Project name (used for saving analysis files).
--output-dir
string
Directory to save analysis files. Defaults to data/<project>/inspect/.
--proxy-type
choice
default:"auto"
Proxy type: none, static, residential, auto.
--no-save-html
flag
Do not save the full HTML to disk.
--browser
flag
Use browser automation for JavaScript-rendered sites and Cloudflare bypass. Automatically handles browser challenges and renders dynamic content.
--log-level
choice
default:"info"
Logging level: debug, info, warning, error, critical.
--log-file
string
Path to log file.

Modes

HTTP Mode (Default)

Lightweight HTTP fetch with requests library:
./scrapai inspect https://example.com --project myproject
Use for:
  • Simple websites with server-side rendering
  • Static HTML sites
  • Fastest inspection method
Output:
 Using lightweight HTTP fetch

Fetching: https://example.com
Status: 200
Content-Type: text/html; charset=utf-8
Content-Length: 45,231 bytes

Analysis saved to: data/myproject/inspect/example_com/
 page.html (full HTML)
 metadata.json (headers, status, timing)

Browser Mode

Use Playwright for JavaScript-heavy sites:
./scrapai inspect https://spa-site.com --project myproject --browser
Use for:
  • Single-page applications (React, Vue, Angular)
  • Sites with JavaScript-rendered content
  • Dynamic content loading
Output:
🌐 Using browser for JS-rendered content

Launching browser...
Navigating to: https://spa-site.com
Waiting for page load...
Content rendered!

Analysis saved to: data/myproject/inspect/spa_site_com/
 page.html (rendered HTML after JS execution)
 screenshot.png (page screenshot)
 metadata.json
Browser mode waits for JavaScript to execute and renders the final DOM. This is the HTML you should analyze for extraction selectors.
The --browser flag automatically handles both JavaScript rendering and Cloudflare bypass when needed. Additional browser mode features:
  • Automatic Cloudflare challenge detection and bypass
  • Cookie extraction for session persistence
  • Browser fingerprinting resistance
Linux (headless server): Requires xvfb for browser automation:
xvfb-run -a ./scrapai inspect https://protected-site.com --project myproject --browser
Install xvfb if needed:
sudo apt-get install xvfb
Output when Cloudflare is detected:
🖥️  Browser mode enabled

Solving Cloudflare challenge...
Challenge solved!
Extracting cookies...

Analysis saved to: data/myproject/inspect/protected_site_com/
 page.html (final HTML after bypass)
 cookies.json (Cloudflare session cookies)
 metadata.json

Saved Files

Inspection saves files to data/<project>/inspect/<domain>/:

page.html

Full HTML content:
  • HTTP mode: Raw HTML from server
  • Browser mode: Rendered HTML after JavaScript execution, with automatic Cloudflare bypass when detected
Use this file with the analyze command to discover CSS selectors.

metadata.json

Request metadata:
{
  "url": "https://example.com",
  "status_code": 200,
  "headers": {
    "content-type": "text/html; charset=utf-8",
    "server": "nginx",
    "content-length": "45231"
  },
  "fetch_time": "2026-02-28T15:30:42",
  "elapsed_seconds": 0.823,
  "mode": "http"
}

cookies.json (Browser mode with Cloudflare)
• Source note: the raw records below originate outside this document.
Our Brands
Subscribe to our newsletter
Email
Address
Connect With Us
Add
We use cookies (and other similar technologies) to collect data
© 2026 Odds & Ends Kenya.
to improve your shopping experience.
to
Cloudflare session cookies:
{
  "cf_clearance": "abc123...",
  "__cf_bm": "xyz789...",
  "expires_at": "2026-02-28T15:40:42"
}
These cookies can be used in spider settings to bypass Cloudflare without browser on every request.
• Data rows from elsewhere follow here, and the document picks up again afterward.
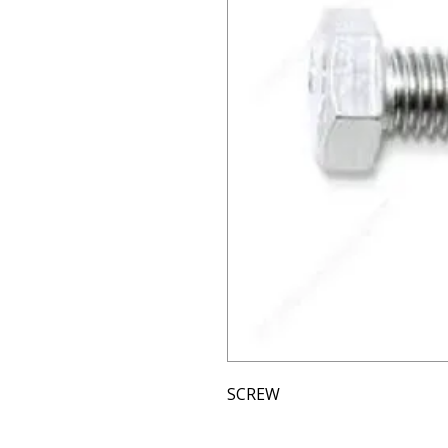
SCREW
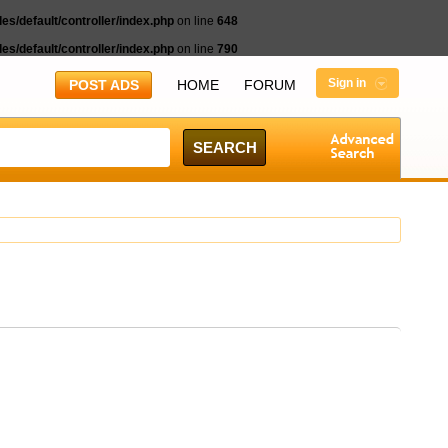
s/default/controller/index.php
on line
648
s/default/controller/index.php
on line
790
Sign in
POST ADS
HOME
FORUM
screenshot.png (Browser mode)

Full-page screenshot for visual verification.

Proxy Support

Specify proxy type for inspection:
# No proxy
./scrapai inspect https://example.com --proxy-type none

# Datacenter proxy
./scrapai inspect https://example.com --proxy-type static

# Residential proxy
./scrapai inspect https://example.com --proxy-type residential

# Auto (smart escalation)
./scrapai inspect https://example.com --proxy-type auto
Requires proxy configuration in .env.

Skip HTML Saving

For quick inspection without saving files:
./scrapai inspect https://example.com --no-save-html
Prints analysis to console only, doesn’t write files.

Logging

Control logging verbosity:
# Debug logging
./scrapai inspect https://example.com --log-level debug

# Save logs to file
./scrapai inspect https://example.com --log-file inspect.log

analyze

Analyze saved HTML for CSS selector discovery (separate command, not a subcommand of inspect).

Syntax

./scrapai analyze <html_file> [options]

Arguments

html_file
string
required
Path to HTML file to analyze.

Options

--test
string
Test a specific CSS selector.
--find
string
Find elements by keyword (searches classes and IDs).

Examples

# Analyze HTML structure
./scrapai analyze data/news/inspect/example_com/page.html

# Test a CSS selector
./scrapai analyze page.html --test "article.post h1.title"

# Find elements with keyword
./scrapai analyze page.html --find "author"

Output (Analysis Mode)

$ ./scrapai analyze page.html
📄 Analyzing: page.html
📊 HTML size: 45231 bytes

💡 TIP: Use --find 'keyword' to search for specific elements

============================================================
🏷️  HEADERS (h1, h2)
============================================================

H1 - Found 1:
  [1] h1.article-headline
      Text: UK economy grows 0.4% in February

H2 - Found 5:
  [1] h2.section-title
      Text: Economic Growth
  [2] h2.section-title
      Text: Market Response
  ...

============================================================
📝 CONTENT CONTAINERS
============================================================

  [1] article.main-article
      Size: 3,245 chars
      Preview: The UK economy grew by 0.4% in February, official figures show...

  [2] div.article-body
      Size: 2,891 chars
      Preview: Economists had expected growth of 0.2%, making this a positive...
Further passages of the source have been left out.